Le bâtiment, situé à deux pas de la place de la République, abritait en permanence 400 à 500 travailleurs africains sans-papiers mais pouvait parfois en abriter près de 2000. La CGT, qui dispose du bâtiment en co-gestion avec la CFDT, FO, la CFE-CGC, l'UNSA et Solidaires, souhaitait d'abord récupérer son lieu de travail. Ainsi, après plusieurs semaines de menaces, la CGT a envoyé «quelques dizaines de militants», membres de son service d'ordre: «Après avoir essayé en vain de négocier pendant des mois, nous avons décidé de mettre un terme à une occupation qui était devenue un squat (...) et ce sans faire appel aux forces de l'ordre», justifie Patrick Picard, secrétaire général de l'Union départementale de Paris.

C'est donc la méthode qui a choqué: les témoins - occupants, passants ou commerçants - décrivent tous la même scène, très brutale.

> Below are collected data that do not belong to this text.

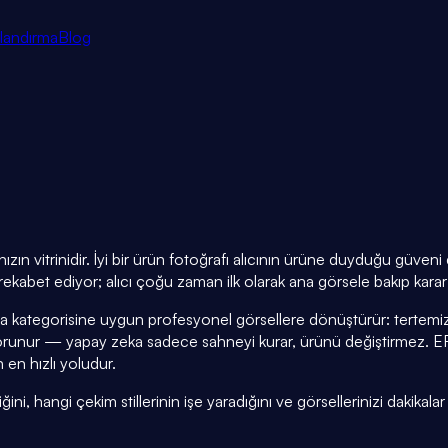
tlandırma
Blog
zın vitrinidir. İyi bir ürün fotoğrafı alıcının ürüne duyduğu güven
ekabet ediyor; alıcı çoğu zaman ilk olarak ana görsele bakıp karar 
a kategorisine uygun profesyonel görsellere dönüştürür: tertemiz
orunur — yapay zeka sadece sahneyi kurar, ürünü değiştirmez. E
 en hızlı yoludur.
i, hangi çekim stillerinin işe yaradığını ve görsellerinizi dakikalar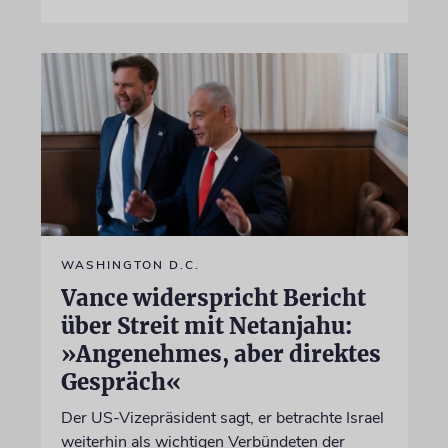
WASHINGTON D.C.
Vance widerspricht Bericht
über Streit mit Netanjahu:
»Angenehmes, aber direktes
Gespräch«
Der US-Vizepräsident sagt, er betrachte Israel
weiterhin als wichtigen Verbündeten der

Vers 12h30, une trentaine de gros bras «au crâne rasé», brassard orange au bras, ont débarqué armés de «bâtons» et de «bonbonnes de lacrymo», le visage protégé par des masques et des «lunettes de piscine»; certains des témoins sont choqués et parlent d'une «vraie milice», d'un «commando».

Quelques heures après ce coup de force, et après l'arrivée des forces de police et des pompiers, les sans-papiers ramassaient encore leurs dernières affaires sur le trottoir, sans savoir où ils allaient passer la nuit.